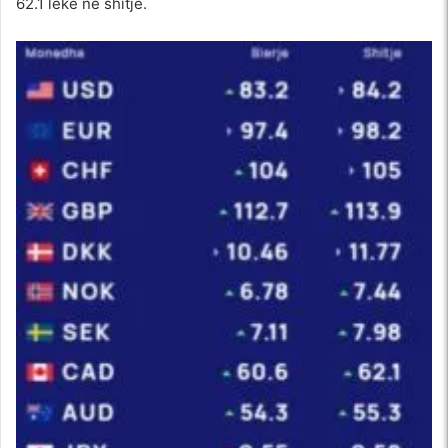
62.1 lekë në shitje.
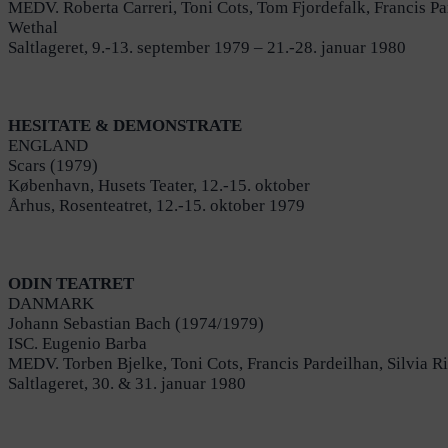
MEDV. Roberta Carreri, Toni Cots, Tom Fjordefalk, Francis Par
Wethal
Saltlageret, 9.-13. september 1979 – 21.-28. januar 1980
HESITATE & DEMONSTRATE
ENGLAND
Scars (1979)
København, Husets Teater, 12.-15. oktober
Århus, Rosenteatret, 12.-15. oktober 1979
ODIN TEATRET
DANMARK
Johann Sebastian Bach (1974/1979)
ISC. Eugenio Barba
MEDV. Torben Bjelke, Toni Cots, Francis Pardeilhan, Silvia Ric
Saltlageret, 30. & 31. januar 1980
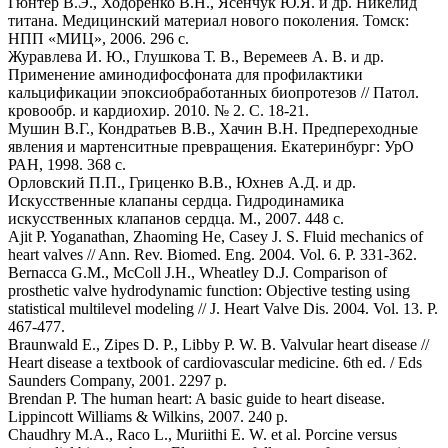
Гюнтер В.Э., Ходоренко В.Н., Ясенчук Ю.Я. и др. Никелид
титана. Медицинский материал нового поколения. Томск:
НПП «МИЦ», 2006. 296 с.
Журавлева И. Ю., Глушкова Т. В., Веремеев А. В. и др.
Применение аминодифосфоната для профилактики
кальцификации эпоксиобработанных биопротезов // Патол.
кровообр. и кардиохир. 2010. № 2. C. 18-21.
Мушин В.Г., Кондратьев В.В., Хачин В.Н. Предпереходные
явления и мартенситные превращения. Екатеринбург: УрО
РАН, 1998. 368 c.
Орловский П.П., Гриценко В.В., Юхнев А.Д. и др.
Искусственные клапаны сердца. Гидродинамика
искусственных клапанов сердца. М., 2007. 448 c.
Ajit P. Yoganathan, Zhaoming He, Casey J. S. Fluid mechanics of
heart valves // Ann. Rev. Biomed. Eng. 2004. Vol. 6. P. 331-362.
Bernacca G.M., McColl J.H., Wheatley D.J. Comparison of
prosthetic valve hydrodynamic function: Objective testing using
statistical multilevel modeling // J. Heart Valve Dis. 2004. Vol. 13. P.
467-477.
Braunwald E., Zipes D. P., Libby P. W. B. Valvular heart disease //
Heart disease a textbook of cardiovascular medicine. 6th ed. / Eds
Saunders Company, 2001. 2297 p.
Brendan P. The human heart: A basic guide to heart disease.
Lippincott Williams & Wilkins, 2007. 240 p.
Chaudhry M.A., Raco L., Muriithi E. W. et al. Porcine versus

Task to carry out =>
The response should repeat every entry above exactly and include none of the pictures.

Written response =>
62.1 lekë në shitje.
MEDV. Roberta Carreri, Toni Cots, Tom Fjordefalk, Francis Par
Wethal
Saltlageret, 9.-13. september 1979 – 21.-28. januar 1980
HESITATE & DEMONSTRATE
ENGLAND
Scars (1979)
København, Husets Teater, 12.-15. oktober
Århus, Rosenteatret, 12.-15. oktober 1979
ODIN TEATRET
DANMARK
Johann Sebastian Bach (1974/1979)
ISC. Eugenio Barba
MEDV. Torben Bjelke, Toni Cots, Francis Pardeilhan, Silvia Ric
Saltlageret, 30. & 31. januar 1980
Гюнтер В.Э., Ходоренко В.Н., Ясенчук Ю.Я. и др. Никелид
титана. Медицинский материал нового поколения. Томск:
НПП «МИЦ», 2006. 296 с.
Журавлева И. Ю., Глушкова Т. В., Веремеев А. В. и др.
Применение аминодифосфоната для профилактики
кальцификации эпоксиобработанных биопротезов // Патол.
кровообр. и кардиохир. 2010. № 2. C. 18-21.
Мушин В.Г., Кондратьев В.В., Хачин В.Н. Предпереходные
явления и мартенситные превращения. Екатеринбург: УрО
РАН, 1998. 368 c.
Орловский П.П., Гриценко В.В., Юхнев А.Д. и др.
Искусственные клапаны сердца. Гидродинамика
искусственных клапанов сердца. М., 2007. 448 c.
Ajit P. Yoganathan, Zhaoming He, Casey J. S. Fluid mechanics of
heart valves // Ann. Rev. Biomed. Eng. 2004. Vol. 6. P. 331-362.
Bernacca G.M., McColl J.H., Wheatley D.J. Comparison of
prosthetic valve hydrodynamic function: Objective testing using
statistical multilevel modeling // J. Heart Valve Dis. 2004. Vol. 13. P.
467-477.
Braunwald E., Zipes D. P., Libby P. W. B. Valvular heart disease //
Heart disease a textbook of cardiovascular medicine. 6th ed. / Eds
Saunders Company, 2001. 2297 p.
Brendan P. The human heart: A basic guide to heart disease.
Lippincott Williams & Wilkins, 2007. 240 p.
Chaudhry M.A., Raco L., Muriithi E. W. et al. Porcine versus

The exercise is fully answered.